I consider myself pretty computer literate -- but the only time I've used the yellow pages recently is when I've been in a hotel as a tourist. So there's that to consider.
posted by MCMikeNamara at 6:59 PM on August 18, 2010 [3 favorites]


I would say yes, only because I'm a software developer and know that 95%1 of the stuff you find on the internet is through Google, and the top 95%2 of those results will be from spam-y sites that generate quasi-sensible listings from large, publicly available listings of information like… say… The Yellow Pages!

If you want to get your info harvested to increase the likelihood of it being found online, it still pays to advertise. That said, I'd go for the absolute cheapest listing offer they have.
posted by Civil_Disobedient at 7:02 PM on August 18, 2010 [6 favorites]


I use the yellow pages to prop up the broken leg on my sofa. It's handy free paper.

Honestly, if you ask the internet who uses the yellow pages I think the answer will be pretty predictable - almost no-one.

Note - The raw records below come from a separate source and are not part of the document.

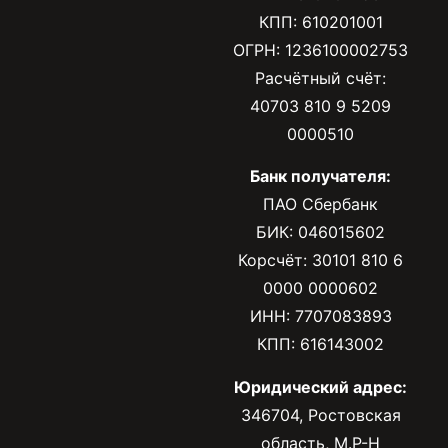
КПП: 610201001
ОГРН: 1236100002753
Расчётный счёт:
40703 810 9 5209
0000510
Банк получателя:
ПАО Сбербанк
БИК: 046015602
Корсчёт: 30101 810 6
0000 0000602
ИНН: 7707083893
КПП: 616143002
Юридический адрес:
346704, Ростовская
область, М.Р-Н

You need to start to collect data on people as they come in the store. Just politely ask them "How did you out about us?" at the checkout. That's a nice start.
posted by flyscan at 7:03 PM on August 18, 2010 [2 favorites]


1 Not entirely unreasonably number completely pulled from my ass.
2 Ibid.
posted by Civil_Disobedient at 7:03 PM on August 18, 2010 [1 favorite]


I never use the yellow pages. Neither do my parents. My grandparents do occasionally. I'm 25 and am the only one who buys yarn.
posted by elpea at 7:06 PM on August 18, 2010


fixedgear: "My last yellow pages got delivered on trash/recycling day. I never even brought it inside the house. I haven't used one in ten years. I'm 49 years old if that helps."

I didn't even realize until I read this that it was completely true of me as well. I'm 43 - though abnormally fond of the Internet. If your customers are indeed computer literate, I doubt they're using it either. The youngest of your customers may not even know what "yellow pages" are.

It's a technology as marked for death as were adding machines. It's worth something to be in it - since the old ladies who seem likeliest to use it are probably good yarn customers. But that something is a lot less than they're telling you.
posted by Joe Beese at 7:10 PM on August 18, 2010


My employer (a small-time airline that services a lot of smaller locations) gets a TON of complaints that we're not in the yellow pages.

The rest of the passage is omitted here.